Monday, Feb. 18, 1935

Uniforms

Prides of Atlantic City, N. J. are its seven-mile boardwalk along the ocean front and the special force of 24 patrolmen whose chief duty it is to see that visiting couples keep their more wayward ideas to the privacy of hotel rooms, that male bathers keep their shirts on. Perhaps even more of a civic monument is Mayor Harry Bacharach, who attracted considerable attention two years ago when he moved his office to a space on an amusement pier between a chimpanzee and a hermaphrodite so that job-seeking visitors must pay 25-c- apiece to get to him.

Among other business to reach the Mayor's desk last week was a photograph of a new summer uniform. It showed a gangling rawboned constable smiling toothily in a pith helmet, a light shirt trimmed with dark collar, cuffs and tie, shorts, golf stockings, and black and white sport shoes. A huge gun hung half way down to his knees.

"Terrible!" cried Mayor Bacharach. "It looks like a Frank Buck, like a 'Bring-em-back-alive.' Atlantic City is not a Zulu town."
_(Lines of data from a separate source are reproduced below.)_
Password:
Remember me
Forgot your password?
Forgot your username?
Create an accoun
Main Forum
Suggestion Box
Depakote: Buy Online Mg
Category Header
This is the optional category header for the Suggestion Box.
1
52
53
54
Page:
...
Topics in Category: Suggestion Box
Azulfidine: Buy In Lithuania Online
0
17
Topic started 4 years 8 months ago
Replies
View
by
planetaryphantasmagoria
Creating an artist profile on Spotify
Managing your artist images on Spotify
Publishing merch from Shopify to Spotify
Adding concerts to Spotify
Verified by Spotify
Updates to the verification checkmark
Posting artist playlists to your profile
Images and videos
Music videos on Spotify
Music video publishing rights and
Word was promptly forthcoming that a commission to design a new and less spectacular uniform had been sent to Earl Carroll, at present producing a show in a Miami Beach nightclub. Last month when the Hauptmann trial commenced in Flemington, it was stated that the gaudy sky blue and yellow uniforms of the New Jersey State troopers, now familiar to all the U. S., had been designed by Producer Carroll six years ago. Reprinted many times, the statement was never challenged until last week when the constabulary, perhaps embarrassed by being so closely connected with a gentleman once jailed for presenting a nude chorus girl in a bathtub of wine, insisted that their gaudy jackets had really been designed by none other than their commandant, bristle-haired Col. Herbert Norman Schwarzkopf himself.
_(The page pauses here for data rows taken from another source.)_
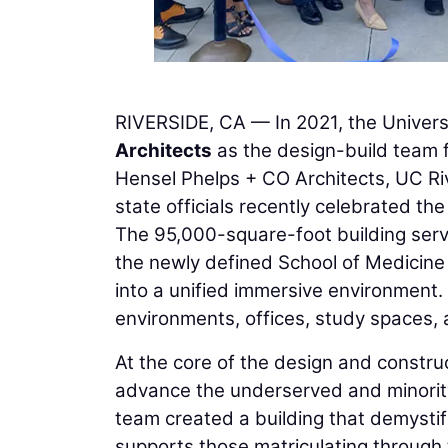
RIVERSIDE, CA — In 2021, the Universi
Architects
as the design-build team f
Hensel Phelps + CO Architects, UC Rive
state officials recently celebrated th
The 95,000-square-foot building serv
the newly defined School of Medicine 
into a unified immersive environment.
environments, offices, study spaces, a
At the core of the design and constru
advance the underserved and minorit
team created a building that demystif
supports those matriculating through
In general, uniform designers are almost as anonymous a lot as postage stamp engravers. Most famed uniforms are a gradual outgrowth of ancient traditions. Thus the sailors of Britain still wear round their necks a black silk scarf, in perpetual mourning for Admiral Lord Nelson. A few famed uniform designers are known. Michelangelo designed the uniform of the Swiss papal guard exactly as it is still worn. The Potsdam Grenadier Guards' uniform was designed by Frederick Wilhelm I of Prussia. Cadet James Abbott McNeill Whistler, whose military career ended when he was under the delusion that silicon was a gas, designed the buttons that still grace the coatees of West Point Cadets. Most of the innumerable Nazi uniforms sprang from the fertile brain of Hermann Wilhelm Goring. Lieut-General Sir Robert Stephenson Smyth Baden- Powell, authority on pig-sticking and defender of Mafeking, designed the uniforms of the Boy Scouts.

At the last minute last week, however, Atlantic City's Mayor Bacharach blasted the rumor that he had commissioned Earl Carroll to uniform his police.

"Atlantic City policemen," came his latest ukase, "are not putting on a burlesque show. The designing will be done by conventional uniform tailors and not by theatrical producers, Paris designers, or bathtub decorators."